Task description: Shown below are entries with pictures; the line with "E-mail certificado" through the line with "Осознание проблемы и" is the span to retype exactly, and the pictures stay out.

Start of Information given

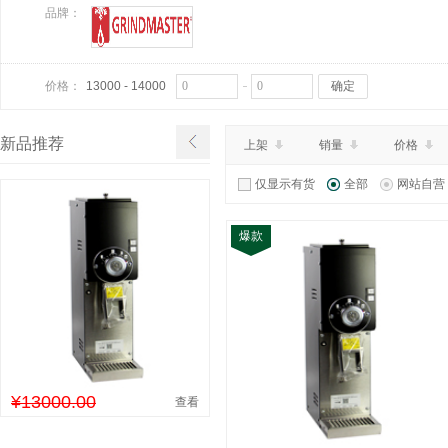
品牌：
价格：
13000 - 14000
确定
新品推荐
上架
销量
价格
仅显示有货
全部
网站自营
爆款
¥13000.00
查看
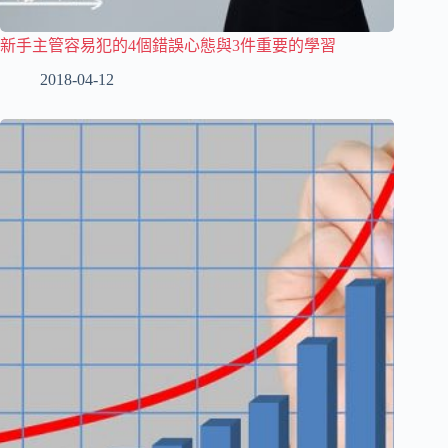
新手主管容易犯的4個錯誤心態與3件重要的學習
2018-04-12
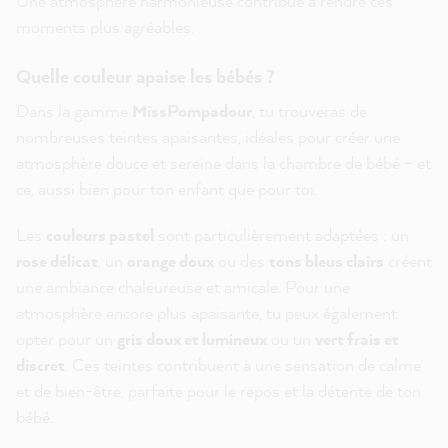
Une atmosphère harmonieuse contribue à rendre ces
moments plus agréables.
Quelle couleur apaise les bébés ?
Dans la gamme
MissPompadour
, tu trouveras de
nombreuses teintes apaisantes, idéales pour créer une
atmosphère douce et sereine dans la chambre de bébé – et
ce, aussi bien pour ton enfant que pour toi.
Les
couleurs pastel
sont particulièrement adaptées : un
rose délicat
, un
orange doux
ou des
tons bleus clairs
créent
une ambiance chaleureuse et amicale. Pour une
atmosphère encore plus apaisante, tu peux également
opter pour un
gris doux et lumineux
ou un
vert frais et
discret
. Ces teintes contribuent à une sensation de calme
et de bien-être, parfaite pour le repos et la détente de ton
bébé.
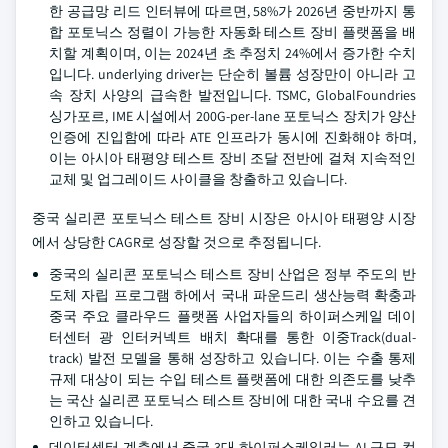
한 공급망 리드 인터뷰에 따르면, 58%가 2026년 중반까지 통
합 포토닉스 정렬이 가능한 자동화 테스트 장비 플랫폼을 배
치할 계획이며, 이는 2024년 초 추정치 24%에서 증가한 수치
입니다. underlying driver는 단순히 볼륨 성장만이 아니라 고
속 장치 사양의 급속한 발전입니다. TSMC, GlobalFoundries
싱가포르, IME 시설에서 200G-per-lane 포토닉스 장치가 양산
인증에 진입함에 따라 ATE 인프라가 동시에 진화해야 하며,
이는 아시아 태평양 테스트 장비 조달 전반에 걸쳐 지속적인
교체 및 업그레이드 사이클을 창출하고 있습니다.
중국 실리콘 포토닉스 테스트 장비 시장은 아시아 태평양 시장
에서 상당한 CAGR로 성장할 것으로 추정됩니다.
중국의 실리콘 포토닉스 테스트 장비 산업은 정부 주도의 반
도체 자립 프로그램 하에서 국내 파운드리 생산능력 확충과
중국 주요 클라우드 플랫폼 사업자들의 하이퍼스케일 데이
터센터 광 인터커넥트 배치 확대를 통한 이중Track(dual-
track) 발전 모델을 통해 성장하고 있습니다. 이는 수출 통제
규제 대상이 되는 수입 테스트 플랫폼에 대한 의존도를 낮추
는 국산 실리콘 포토닉스 테스트 장비에 대한 국내 수요를 견
인하고 있습니다.
데이터센터 계층에서 중국 3대 하이퍼스케일러는 AI 규모 컴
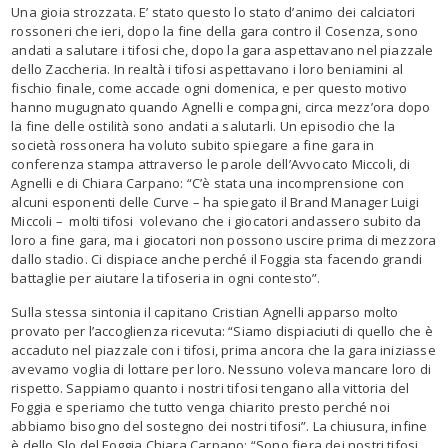
Una gioia strozzata. E’ stato questo lo stato d’animo dei calciatori
rossoneri che ieri, dopo la fine della gara contro il Cosenza, sono
andati a salutare i tifosi che, dopo la gara aspettavano nel piazzale
dello Zaccheria. In realtà i tifosi aspettavano i loro beniamini al
fischio finale, come accade ogni domenica, e per questo motivo
hanno mugugnato quando Agnelli e compagni, circa mezz’ora dopo
la fine delle ostilità sono andati a salutarli. Un episodio che la
società rossonera ha voluto subito spiegare a fine gara in
conferenza stampa attraverso le parole dell’Avvocato Miccoli, di
Agnelli e di Chiara Carpano: “C’è stata una incomprensione con
alcuni esponenti delle Curve – ha spiegato il Brand Manager Luigi
Miccoli – molti tifosi volevano che i giocatori andassero subito da
loro a fine gara, ma i giocatori non possono uscire prima di mezzora
dallo stadio. Ci dispiace anche perché il Foggia sta facendo grandi
battaglie per aiutare la tifoseria in ogni contesto”.
Sulla stessa sintonia il capitano Cristian Agnelli apparso molto
provato per l’accoglienza ricevuta: “Siamo dispiaciuti di quello che è
accaduto nel piazzale con i tifosi, prima ancora che la gara iniziasse
avevamo voglia di lottare per loro. Nessuno voleva mancare loro di
rispetto. Sappiamo quanto i nostri tifosi tengano alla vittoria del
Foggia e speriamo che tutto venga chiarito presto perché noi
abbiamo bisogno del sostegno dei nostri tifosi”. La chiusura, infine
è dello Slo del Foggia Chiara Carpano: “Sono fiera dei nostri tifosi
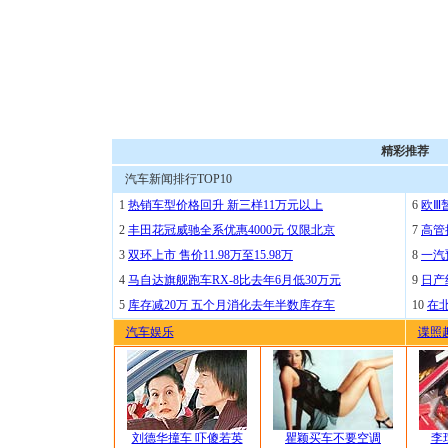
精彩推荐
汽车新闻排行TOP10
1
热销车型价格回升 新三样11万元以上
6
欧Ⅲ
2
丰田花冠威驰全系优惠4000元 仅限北京
7
高管
3
双环上市 售价11.98万至15.98万
8
一汽
4
马自达旗舰跑车RX-8比去年6月低30万元
9
日产
5
库存减20万 五个月消化去年半数库存车
10
在
汽车娱乐
谍照
刘德华撞车 吓傻若英
瞿颖买车不要空调
李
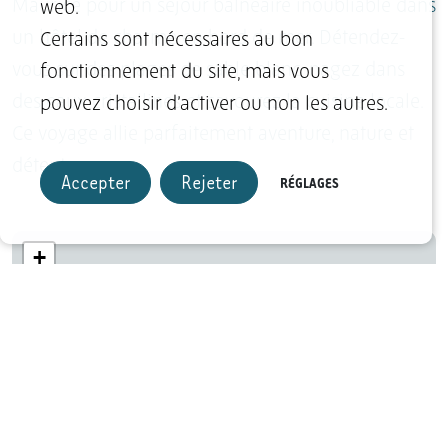
Maurice pour un séjour balnéaire inoubliable dans
web.
un hôtel de charme en bord de mer. Détendez-
Certains sont nécessaires au bon
vous sur des plages de sable blanc, nagez dans
fonctionnement du site, mais vous
des eaux cristallines et savourez la cuisine locale.
pouvez choisir d’activer ou non les autres.
Ce voyage allie parfaitement aventure, nature et
détente.
Accepter
Rejeter
RÉGLAGES
+
−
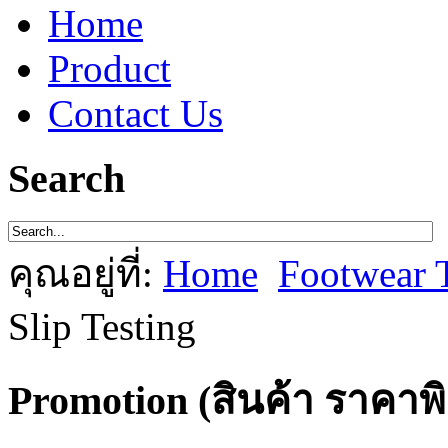
Home
Product
Contact Us
Search
คุณอยู่ที่:
Home
Footwear 
Slip Testing
Promotion (สินค้า ราคาพ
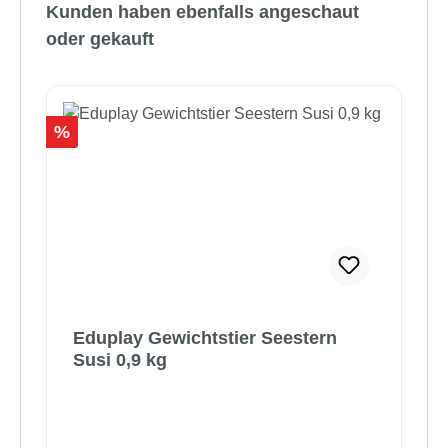
Kunden haben ebenfalls angeschaut
oder gekauft
Rabatt
%
Eduplay Gewichtstier Seestern
Susi 0,9 kg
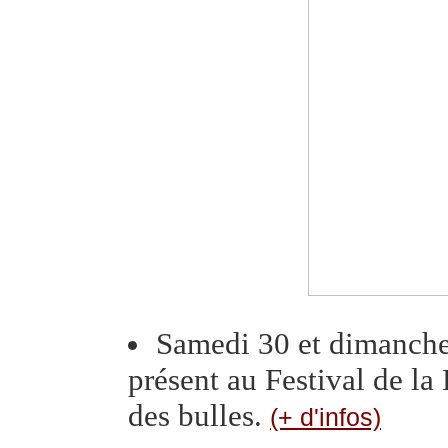
Samedi 30 et dimanch
présent au Festival de l
des bulles.
(+ d'infos)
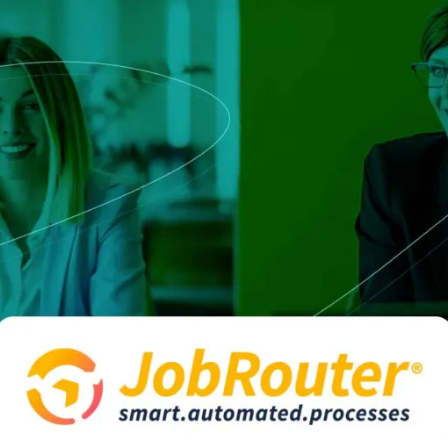
europeia que define serviço
ca e Transportes
qualificados e identidades di
onais
e
Notify
Multi QTSP
Nossa solução para Resiliên
Empresarial
ub
Entrega certificada
lizada, automatizada e em
Transforme SMS, e-mails e notificaç
da faturação em vários países
comunicações com valor legal com o
SERCQ
E-mail certificado
ar a cadeia de suprimentos e o
e faturas e dados
Envie mensagens com valor de corre
certificado com nosso E-mail certifi
PMEs e profissionais
ara a gestão completa e a
m conformidade com a legislação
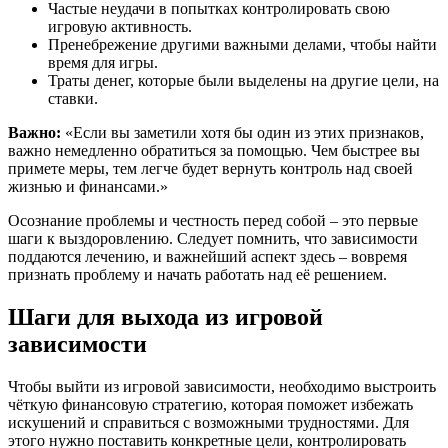
Частые неудачи в попытках контролировать свою
игровую активность.
Пренебрежение другими важными делами, чтобы найти
время для игры.
Траты денег, которые были выделены на другие цели, на
ставки.
Важно:
«Если вы заметили хотя бы один из этих признаков,
важно немедленно обратиться за помощью. Чем быстрее вы
примете меры, тем легче будет вернуть контроль над своей
жизнью и финансами.»
Осознание проблемы и честность перед собой – это первые
шаги к выздоровлению. Следует помнить, что зависимости
поддаются лечению, и важнейший аспект здесь – вовремя
признать проблему и начать работать над её решением.
Шаги для выхода из игровой
зависимости
Чтобы выйти из игровой зависимости, необходимо выстроить
чёткую финансовую стратегию, которая поможет избежать
искушений и справиться с возможными трудностями. Для
этого нужно поставить конкретные цели, контролировать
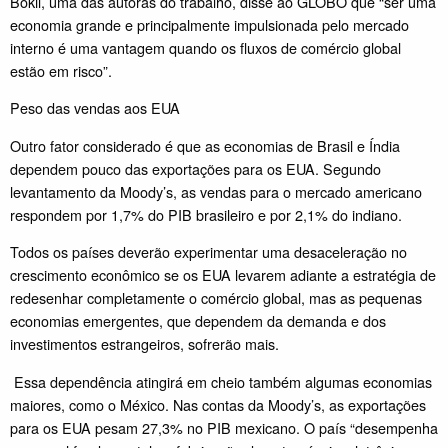
Bokil, uma das autoras do trabalho, disse ao GLOBO que “ser uma
economia grande e principalmente impulsionada pelo mercado
interno é uma vantagem quando os fluxos de comércio global
estão em risco”.
Peso das vendas aos EUA
Outro fator considerado é que as economias de Brasil e Índia
dependem pouco das exportações para os EUA. Segundo
levantamento da Moody’s, as vendas para o mercado americano
respondem por 1,7% do PIB brasileiro e por 2,1% do indiano.
Todos os países deverão experimentar uma desaceleração no
crescimento econômico se os EUA levarem adiante a estratégia de
redesenhar completamente o comércio global, mas as pequenas
economias emergentes, que dependem da demanda e dos
investimentos estrangeiros, sofrerão mais.
Essa dependência atingirá em cheio também algumas economias
maiores, como o México. Nas contas da Moody’s, as exportações
para os EUA pesam 27,3% no PIB mexicano. O país “desempenha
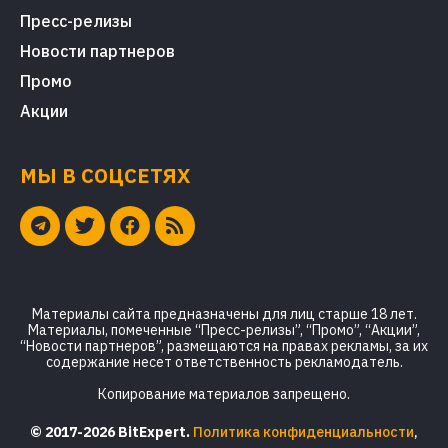
Пресс-релизы
Новости партнеров
Промо
Акции
МЫ В СОЦСЕТЯХ
Материалы сайта предназначены для лиц старше 18 лет.
Материалы, помеченные “Пресс-релизы”, “Промо”, “Акции”,
“Новости партнеров”, размещаются на правах рекламы, за их
содержание несет ответственность рекламодатель.
Копирование материалов запрещено.
© 2017-2026 BitExpert.
Политика конфиденциальности
,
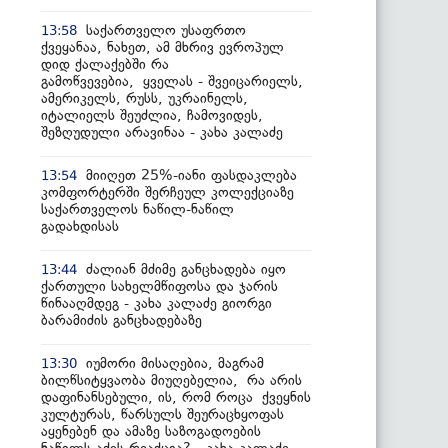
საქართველო უსაფრთო
13:58
ქვეყანაა, ნახეთ, ამ მხრივ ევროპულ
დიდ ქალაქებში რა
გამოწვევებია, ყველას - შვეიცარიელს,
ამერიკელს, რუსს, უკრაინელს,
იტალიელს შეუძლია, ჩამოვიდეს,
შეზღუდული არავინაა - კახა კალაძე
მიიღეთ 25%-იანი ფასდაკლება
13:54
კომფორტერში შერჩეულ კოლექციაზე
საქართველოს ნაწილ-ნაწილ
გადახდისას
ძალიან მძიმე განცხადება იყო
13:44
ქართული სახელმწიფოსა და ჯარის
წინააღმდეგ - კახა კალაძე გიორგი
ბარამიძის განცხადებაზე
იუმორი მისაღებია, მაგრამ
13:30
ბილწსიტყვაობა მიუღებელია, რა არის
დაფინანსებული, ის, რომ როცა ქვეყნის
კულტურას, წარსულს შეურაცხყოფას
აყენებენ და ამაზე საზოგადოების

End of Information given

Answer to this task:
E-mail certificado
ar a cadeia de suprimentos e o
e faturas e dados
Envie mensagens com valor de corre
certificado com nosso E-mail certifi
PMEs e profissionais
ara a gestão completa e a
m conformidade com a legislação
Частые неудачи в попытках контролировать свою
игровую активность.
Пренебрежение другими важными делами, чтобы найти
время для игры.
Траты денег, которые были выделены на другие цели, на
ставки.
Важно:
«Если вы заметили хотя бы один из этих признаков,
важно немедленно обратиться за помощью. Чем быстрее вы
примете меры, тем легче будет вернуть контроль над своей
жизнью и финансами.»
Осознание проблемы и честность перед собой – это первые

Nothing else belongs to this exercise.